Diverging opportunities in Europe
In Europe, a core set of countries continues to dominate an anaemic periphery that is still suffering from the financial crisis. Three countries – France, Germany and Switzerland – account for nearly 60% of the total dividends paid in continental Europe. France, which remains the largest payer, and the Netherlands offer 12% and 19% dividend growth respectively. The recent recovery in the European economy should support sustainable and growing dividends.
Increasingly attractive Asia
The Asia ex Japan region offers the second highest level of dividend yield globally after the UK. Hong Kong and Australia continue to dominate, although the latter has suffered with a sharp decline in the commodity sector. However, South Korea and Taiwan both had a record year for dividend payments in 2016. The Taiwanese market offers a yield over 3.5%, which compares favourably to the 4% offered by FTSE 100.
In 2016, the headline rate in Japan increased by 24%. Increasing emphasis on corporate governance and transparency in Japan should drive this trend further. The newly established JPX-Nikkei 400 index requires companies to deliver more to shareholders via enhanced returns on equity and dividend payments. Meanwhile, Prime Minister Shinzo Abe’s reforms should encourage additional improvements. The 2020 Olympics in Tokyo could provide an economic boost following years of economic malaise, particularly in Abe’s key areas – infrastructure development and promoting tourism.

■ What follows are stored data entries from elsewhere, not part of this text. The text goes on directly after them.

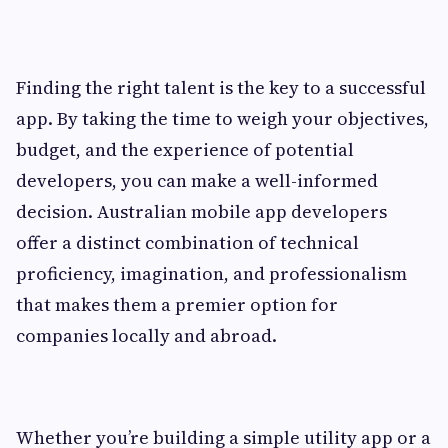
Finding the right talent is the key to a successful
app. By taking the time to weigh your objectives,
budget, and the experience of potential
developers, you can make a well-informed
decision. Australian mobile app developers
offer a distinct combination of technical
proficiency, imagination, and professionalism
that makes them a premier option for
companies locally and abroad.
Whether you’re building a simple utility app or a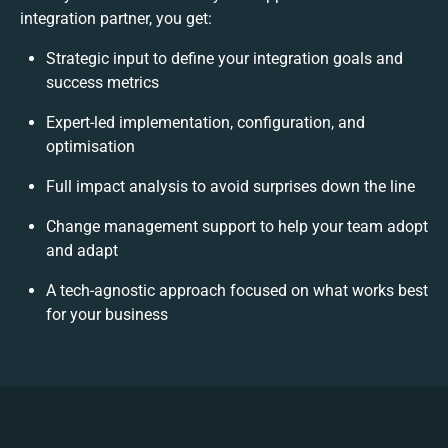
integration partner, you get:
Strategic input to define your integration goals and
success metrics
Expert-led implementation, configuration, and
optimisation
Full impact analysis to avoid surprises down the line
Change management support to help your team adopt
and adapt
A tech-agnostic approach focused on what works best
for your business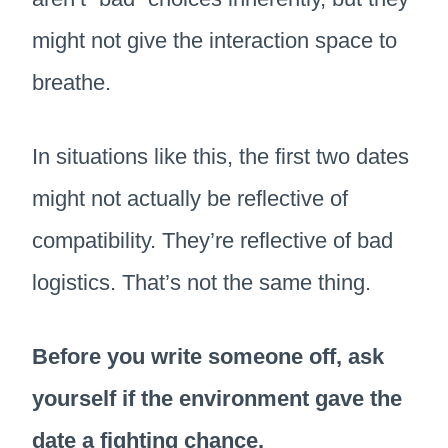
might not give the interaction space to
breathe.
In situations like this, the first two dates
might not actually be reflective of
compatibility. They’re reflective of bad
logistics. That’s not the same thing.
Before you write someone off, ask
yourself if the environment gave the
date a fighting chance.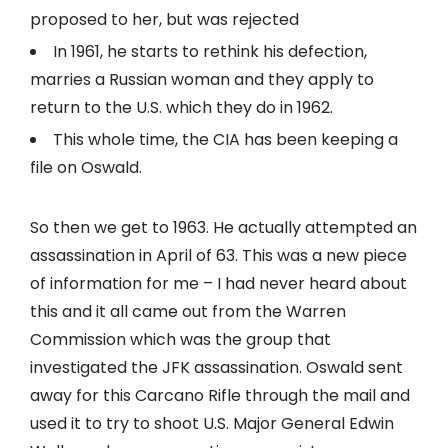
proposed to her, but was rejected
In 1961, he starts to rethink his defection,
marries a Russian woman and they apply to
return to the U.S. which they do in 1962.
This whole time, the CIA has been keeping a
file on Oswald.
So then we get to 1963. He actually attempted an
assassination in April of 63. This was a new piece
of information for me – I had never heard about
this and it all came out from the Warren
Commission which was the group that
investigated the JFK assassination. Oswald sent
away for this Carcano Rifle through the mail and
used it to try to shoot U.S. Major General Edwin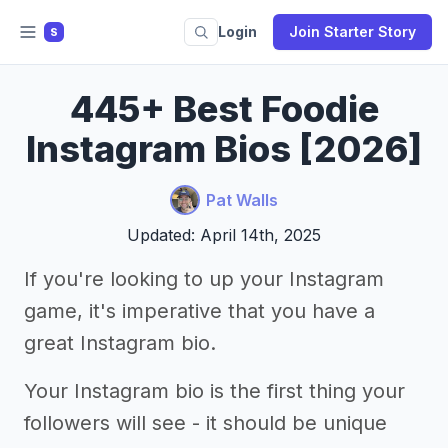
Login
Join Starter Story
S
445+ Best Foodie
Instagram Bios [2026]
Pat Walls
Updated: April 14th, 2025
If you're looking to up your Instagram
game, it's imperative that you have a
great Instagram bio.
Your Instagram bio is the first thing your
followers will see - it should be unique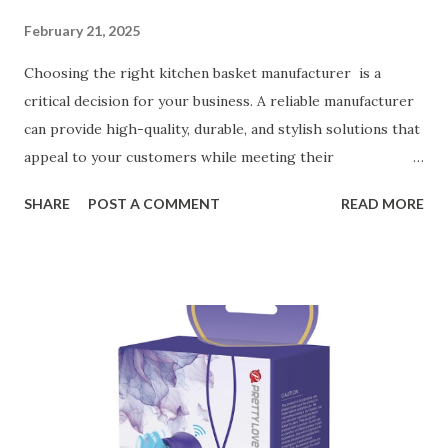
February 21, 2025
Choosing the right kitchen basket manufacturer is a
critical decision for your business. A reliable manufacturer
can provide high-quality, durable, and stylish solutions that
appeal to your customers while meeting their
organizational needs. From offering a variety of designs to
SHARE
POST A COMMENT
READ MORE
ensuring top-tier materials and production standards, the
right partner will help you stay ahead in the competitive
kitchen accessories market. This guide will walk you
through the key factors to consider when selecting a
manufacturer to ensure your business thrives. Table of
contents： Key Factors to Consider When Choosing a
Kitchen Basket Supplier The Role of Quality Control in
Ensuring Durable Kitchen Baskets How Partnering with
the Right Kitchen Basket Manufacturer Benefits Your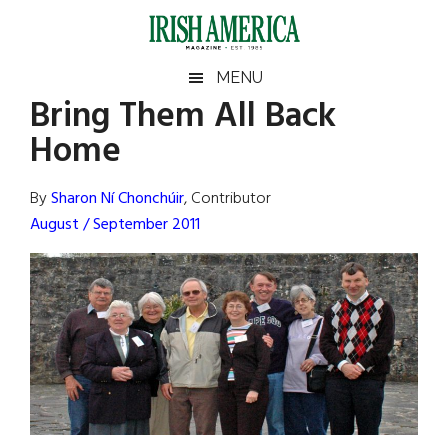
Skip
Skip
Skip
Skip
to
to
to
to
main
secondary
primary
footer
Irish
Irish
MENU
content
menu
sidebar
Bring Them All Back
America
Primary
Sear
America
Home
the
Sidebar
site
...
By
Sharon Ní Chonchúir
, Contributor
August / September 2011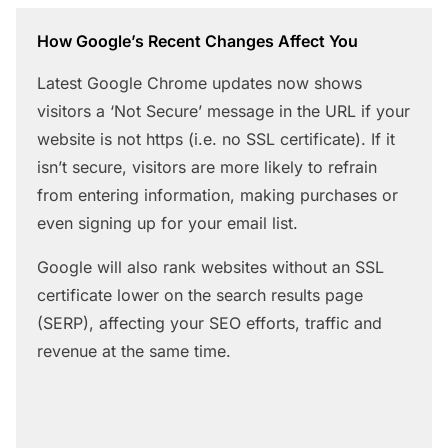
How Google’s Recent Changes Affect You
Latest Google Chrome updates now shows
visitors a ‘Not Secure’ message in the URL if your
website is not https (i.e. no SSL certificate). If it
isn’t secure, visitors are more likely to refrain
from entering information, making purchases or
even signing up for your email list.
Google will also rank websites without an SSL
certificate lower on the search results page
(SERP), affecting your SEO efforts, traffic and
revenue at the same time.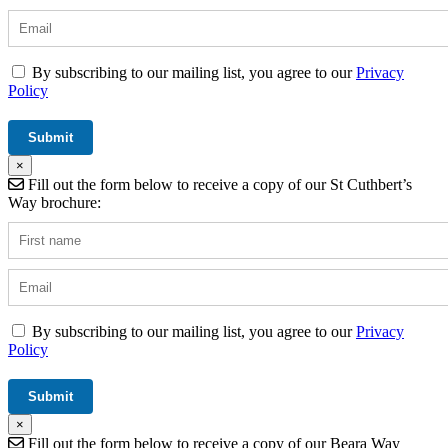
By subscribing to our mailing list, you agree to our
Privacy
Policy
×
Fill out the form below to receive a copy of our St Cuthbert’s
Way brochure:
By subscribing to our mailing list, you agree to our
Privacy
Policy
×
Fill out the form below to receive a copy of our Beara Way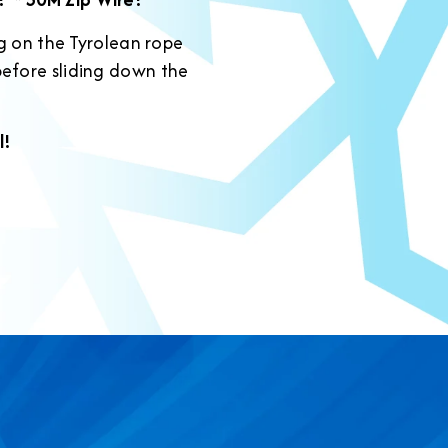
ng on the Tyrolean rope
before sliding down the
l!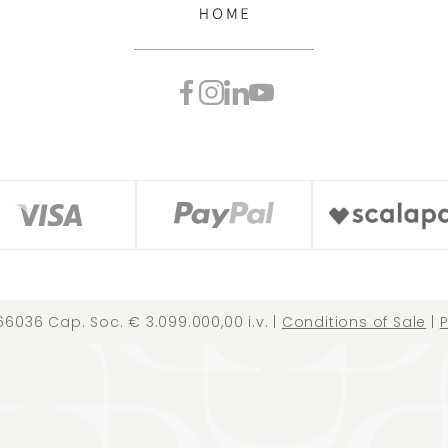
66036 Cap. Soc. € 3.099.000,00 i.v. |
Conditions of Sale
|
P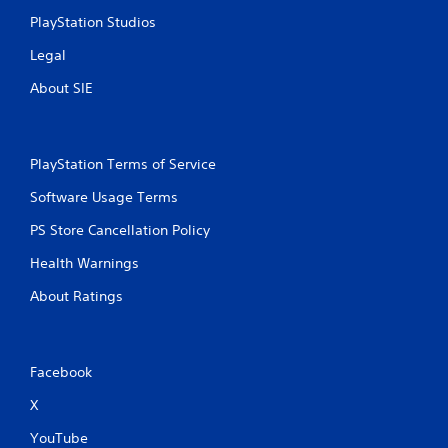
PlayStation Studios
Legal
About SIE
PlayStation Terms of Service
Software Usage Terms
PS Store Cancellation Policy
Health Warnings
About Ratings
Facebook
X
YouTube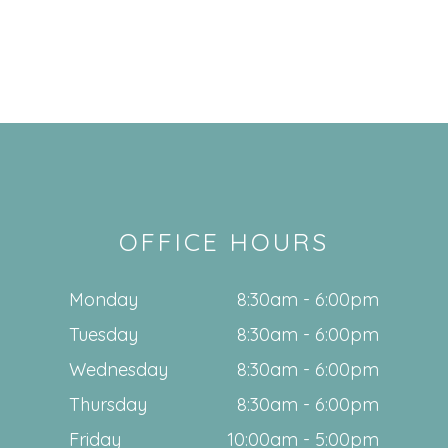
OFFICE HOURS
Monday
8:30am - 6:00pm
Tuesday
8:30am - 6:00pm
Wednesday
8:30am - 6:00pm
Thursday
8:30am - 6:00pm
Friday
10:00am - 5:00pm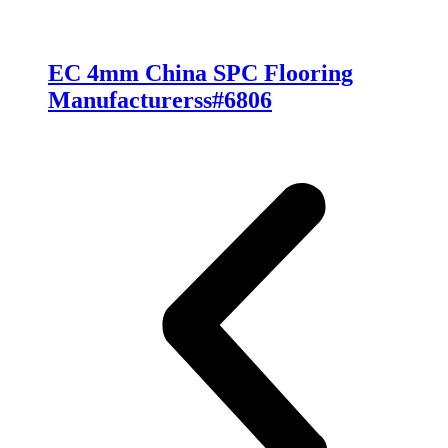
EC 4mm China SPC Flooring
Manufacturerss#6806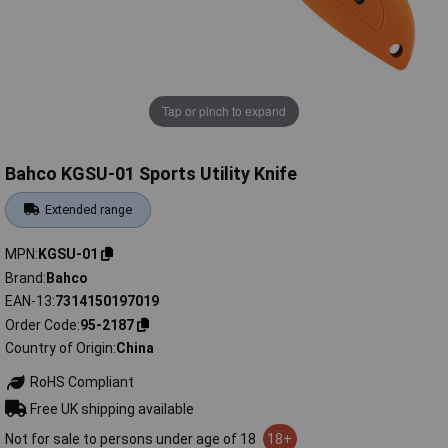
Tap or pinch to expand
Bahco KGSU-01 Sports Utility Knife
Extended range
MPN
KGSU-01
Brand
Bahco
EAN-13
7314150197019
Order Code
95-2187
Country of Origin
China
RoHS Compliant
Free UK shipping available
Not for sale to persons under age of 18
18+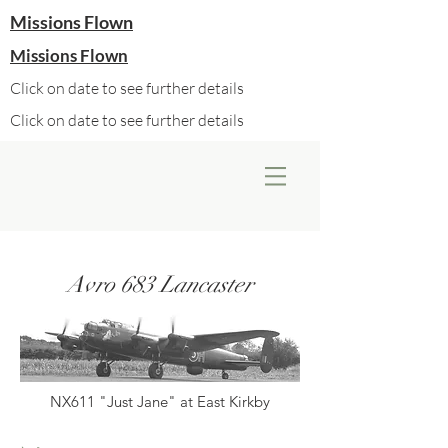
Missions Flown
Missions Flown
Click on date to see further details
Click on date to see further details
Avro 683 Lancaster
NX611 "Just Jane" at East Kirkby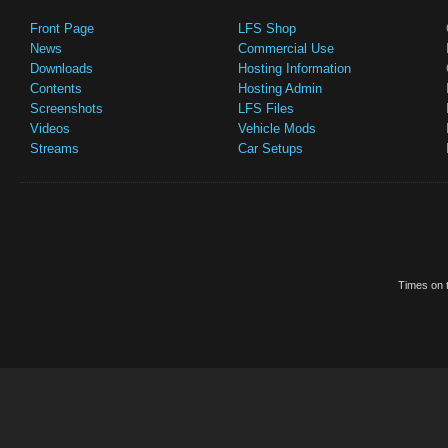
Front Page
LFS Shop
News
Commercial Use
Downloads
Hosting Information
Contents
Hosting Admin
Screenshots
LFS Files
Videos
Vehicle Mods
Streams
Car Setups
Times on t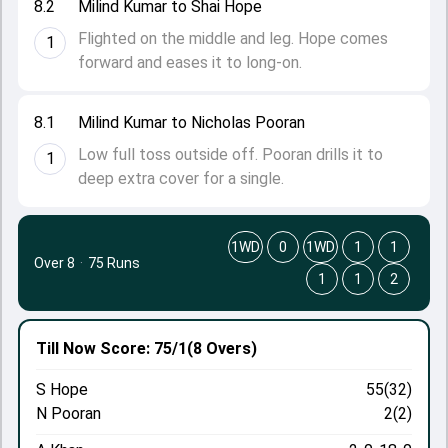
8.2
Milind Kumar to Shai Hope
Flighted on the middle and leg. Hope comes
1
forward and eases it to long-on.
8.1
Milind Kumar to Nicholas Pooran
Low full toss outside off. Pooran drills it to
1
deep extra cover for a single.
1WD
0
1WD
1
1
Over 8
·
75 Runs
1
1
2
Till Now
Score: 75/1
(8 Overs)
S Hope
55(32)
N Pooran
2(2)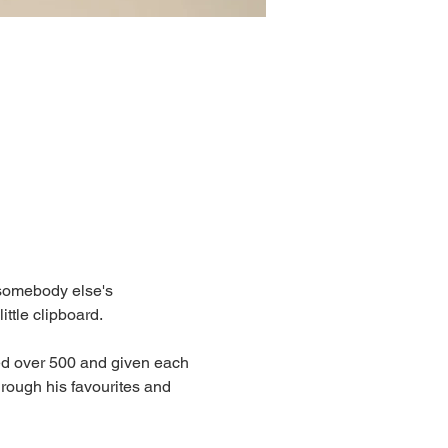
somebody else's 
ittle clipboard. 
ed over 500 and given each 
rough his favourites and 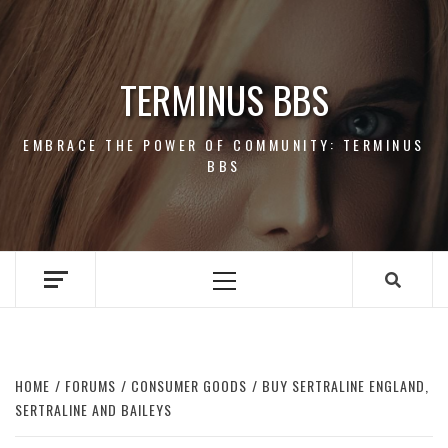
Skip
to
content
TERMINUS BBS
EMBRACE THE POWER OF COMMUNITY: TERMINUS
BBS
Primary
Menu
HOME
FORUMS
CONSUMER GOODS
BUY SERTRALINE ENGLAND,
SERTRALINE AND BAILEYS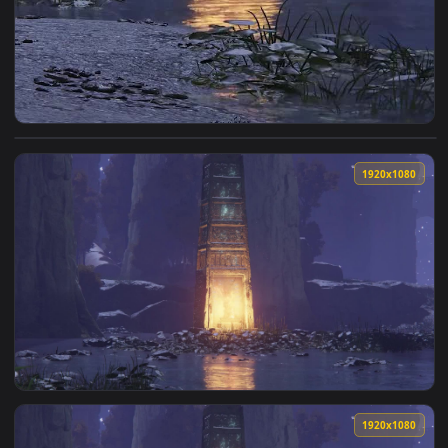
View Iphone And Android Siofra River Phone Live Wallpaper 
1920x1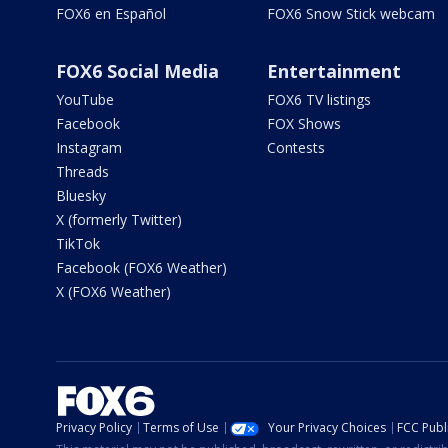
FOX6 en Español
FOX6 Snow Stick webcam
FOX6 Social Media
Entertainment
YouTube
FOX6 TV listings
Facebook
FOX Shows
Instagram
Contests
Threads
Bluesky
X (formerly Twitter)
TikTok
Facebook (FOX6 Weather)
X (FOX6 Weather)
Privacy Policy
Terms of Use
Your Privacy Choices
FCC Publi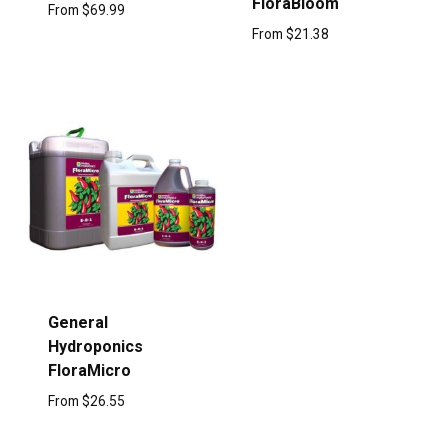
FloraBloom
From
$
69.99
From
$
21.38
General
Hydroponics
FloraMicro
From
$
26.55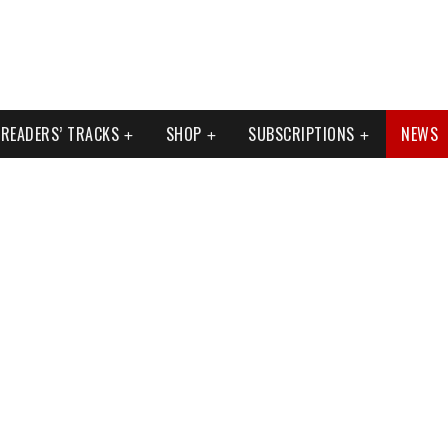
READERS’ TRACKS
SHOP
SUBSCRIPTIONS
NEWS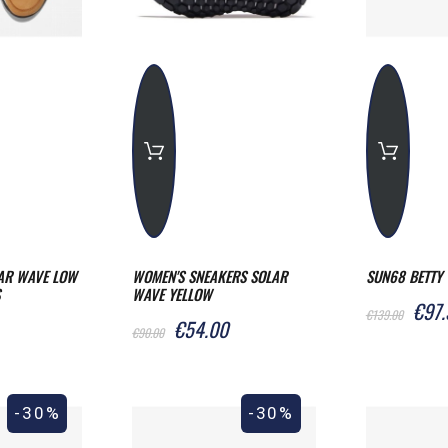
AR WAVE LOW
WOMEN'S SNEAKERS SOLAR
SUN68 BETTY 
WAVE YELLOW
€97.
€139.00
€54.00
€90.00
-30%
-30%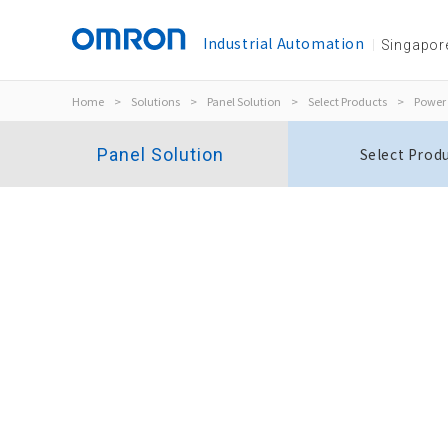
Industrial Automation
Singapor
Home
>
Solutions
>
Panel Solution
>
Select Products
>
Power 
Panel Solution
Select Prod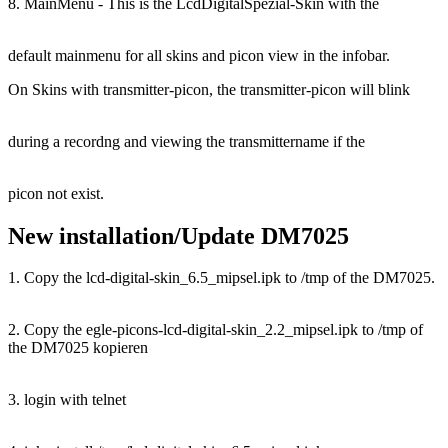
8. MainMenu - This is the LcdDigitalSpezial-Skin with the
default mainmenu for all skins and picon view in the infobar.
On Skins with transmitter-picon, the transmitter-picon will blink
during a recordng and viewing the transmittername if the
picon not exist.
New installation/Update DM7025
1. Copy the lcd-digital-skin_6.5_mipsel.ipk to /tmp of the DM7025.
2. Copy the egle-picons-lcd-digital-skin_2.2_mipsel.ipk to /tmp of
the DM7025 kopieren
3. login with telnet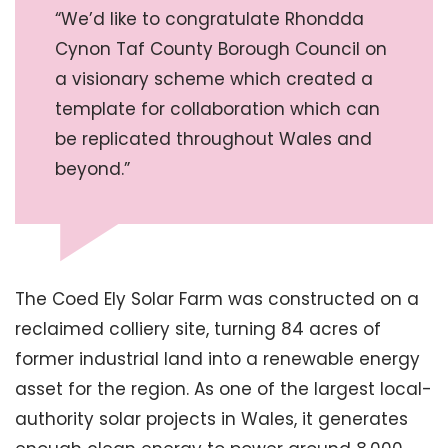
“We’d like to congratulate Rhondda
Cynon Taf County Borough Council on
a visionary scheme which created a
template for collaboration which can
be replicated throughout Wales and
beyond.”
The Coed Ely Solar Farm was constructed on a
reclaimed colliery site, turning 84 acres of
former industrial land into a renewable energy
asset for the region. As one of the largest local-
authority solar projects in Wales, it generates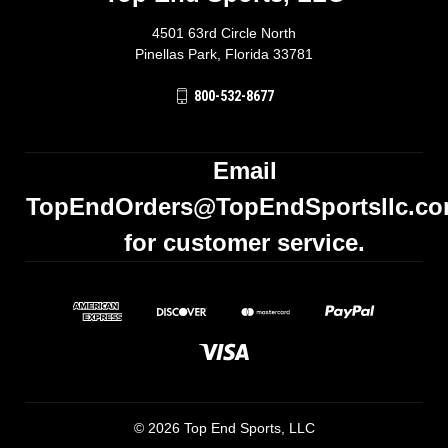
4501 63rd Circle North
Pinellas Park, Florida 33781
800-532-8677
Email
TopEndOrders@TopEndSportsllc.c
for customer service.
© 2026 Top End Sports, LLC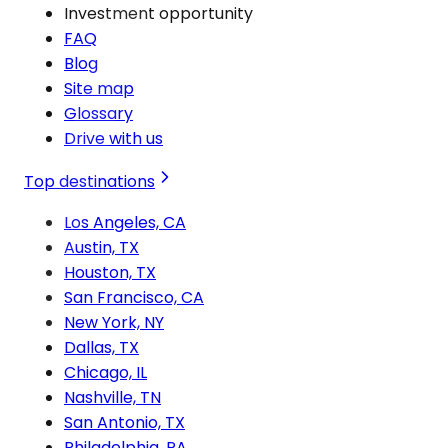
Investment opportunity
FAQ
Blog
Site map
Glossary
Drive with us
Top destinations
Los Angeles, CA
Austin, TX
Houston, TX
San Francisco, CA
New York, NY
Dallas, TX
Chicago, IL
Nashville, TN
San Antonio, TX
Philadelphia, PA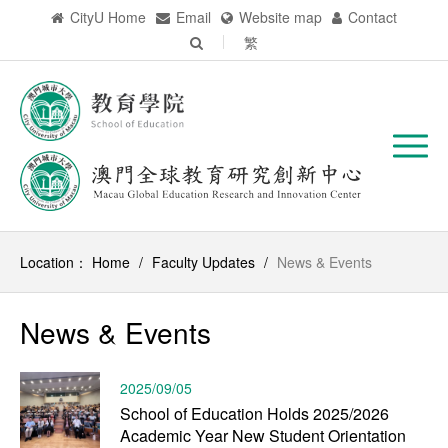
CityU Home
Email
Website map
Contact
繁
Location：
Home
/
Faculty Updates
/
News & Events
News & Events
2025/09/05
School of Education Holds 2025/2026
Academic Year New Student Orientation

The hunt for global yield: Growth and diversification
While, the UK will continue to remain a core market for income investors, the growing risks to UK pay-outs mean it is prudent to diversify exposure. Although all equity markets have inherent concentration risk at sector and company level, adding global names to an income portfolio should provide that diversification and some income growth. By carefully selecting opportunities in the US, Europe and Asia, investors should find companies with attractive balance sheets, dominant market positions and sustainable, growing dividends.